Le leadership féminin au service de l’environnement

Les recherches montrent que la participation des femmes à la gouvernance environnementale conduit à des politiques plus durables et équitables. Lorsque les femmes occupent des positions de décision, les agendas tendent à privilégier la durabilité à long terme et la justice sociale.

Un mouvement en réseau

Grâce aux réseaux sociaux, aux performances artistiques et aux mouvements de base, les principes écoféministes circulent désormais au-delà du monde académique. Des militantes comme Greta Thunberg ou des leaders autochtones citent explicitement ces valeurs dans leur lutte pour la planète. L’écoféminisme n’est plus seulement une théorie : c’est un mouvement vivant, porté par une nouvelle génération.

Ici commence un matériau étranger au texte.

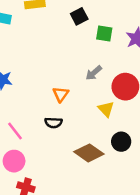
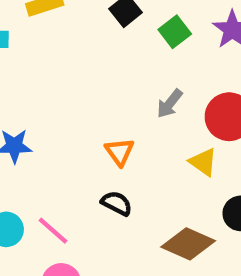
green square: (104, 33) -> (175, 32), turned -36
black semicircle: (53, 123) -> (117, 203), turned -144

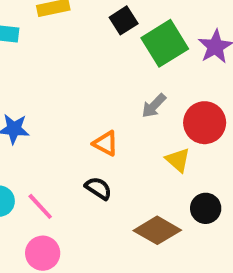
green square: (175, 32) -> (165, 43), size x1.6
orange triangle: (120, 152) -> (106, 143), turned -32

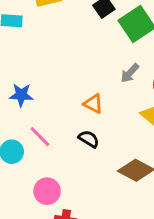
pink line: (40, 206) -> (40, 137), moved

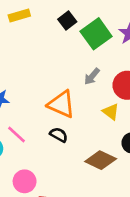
orange triangle: (93, 104) -> (61, 104), size x1.6

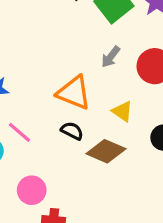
yellow triangle: (111, 112) -> (122, 111), moved
brown diamond: (101, 160) -> (106, 151), moved

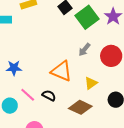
yellow triangle: (122, 111) -> (91, 83), turned 48
black semicircle: (72, 131) -> (49, 96), moved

Petits gestes écoféministes au quotidien

Vous vous demandez peut-être : « Que puis-je faire concrètement ? » La bonne nouvelle, c’est que l’écoféminisme ne requiert pas de grands bouleversements héroïques. Il s’incarne dans nos choix de tous les jours.

Repenser sa consommation

Privilégiez les produits issus d’entreprises durables, de coopératives dirigées par des femmes ou de circuits courts. Soutenez les projets écologiques locaux, participez à des initiatives de partage de ressources. Chaque achat est un vote pour le monde que vous souhaitez construire.

Revaloriser le soin

Le travail domestique, la cuisine, les soins aux proches : ces tâches essentielles à la vie collective ont longtemps été invisibilisées. Adopter un mode de vie zéro déchet, utiliser des matériaux recyclés, consommer de manière consciente, c’est reconnaître que ces gestes quotidiens sont à la fois féministes et écologiques. Prendre soin de son foyer, c’est aussi prendre soin de la planète.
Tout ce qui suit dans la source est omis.